Napoléon Champagne, un avocat, d’allégeance conservatrice, qui a été président de la Société Saint-Jean-Baptiste, a remplacé le maire élu en 1908, puis en 1924. Il a aussi représenté la circonscription d’Ottawa-Est à l’Assemblée législative de l’Ontario de 1911 à 1914, où on lui doit des prises de position musclées en faveur de la francophonie.

Eddy A. Bourque est élu maire en 1949, après avoir été commissaire pendant 12 ans. Il arrive en poste à une époque charnière pour la ville d’Ottawa, qui entre alors dans une période de développement important. Et c’est donc, contrairement à ses prédécesseurs, moins pour ses engagements patriotiques qu’on se rappellera de lui que comme politicien actif sur la scène municipale. Il aura, entre autres, à conjuguer avec les volontés du gouvernement fédéral de créer littéralement une « capitale nationale » dans ce qui n’avait été jusque-là qu’une petite ville de fonctionnaires, gérée par ses élites commerciales et professionnelles.

Pierre Benoit, un avocat, à la tête de la ville d’Ottawa de 1972 à 1974, évoluera dans ce nouveau contexte.
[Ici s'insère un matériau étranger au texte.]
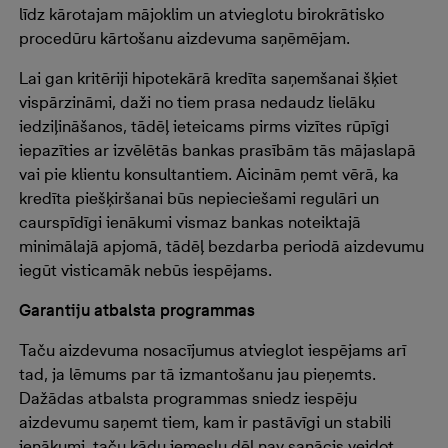
līdz kārotajam mājoklim un atvieglotu birokrātisko
procedūru kārtošanu aizdevuma saņēmējam.
Lai gan kritēriji hipotekārā kredīta saņemšanai šķiet
vispārzināmi, daži no tiem prasa nedaudz lielāku
iedziļināšanos, tādēļ ieteicams pirms vizītes rūpīgi
iepazīties ar izvēlētās bankas prasībām tās mājaslapā
vai pie klientu konsultantiem. Aicinām ņemt vērā, ka
kredīta piešķiršanai būs nepieciešami regulāri un
caurspīdīgi ienākumi vismaz bankas noteiktajā
minimālajā apjomā, tādēļ bezdarba periodā aizdevumu
iegūt visticamāk nebūs iespējams.
Garantiju atbalsta programmas
Taču aizdevuma nosacījumus atvieglot iespējams arī
tad, ja lēmums par tā izmantošanu jau pieņemts.
Dažādas atbalsta programmas sniedz iespēju
aizdevumu saņemt tiem, kam ir pastāvīgi un stabili
ienākumi, taču kādu iemeslu dēļ nav sanācis veidot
Il a été aux premières loges des négociations entreprises par la Ville avec les représentants des résidents de la Basse-ville au lendemain de la destruction de leur quartier, lors de la vaste entreprise de rénovation urbaine des années 1960. Pierre Benoit a supervisé la mise en œuvre de la première politique de bilinguisme de la Ville, adoptée en 1970. Depuis Pierre Benoit, aucun francophone n’a été élu comme premier magistrat d’Ottawa.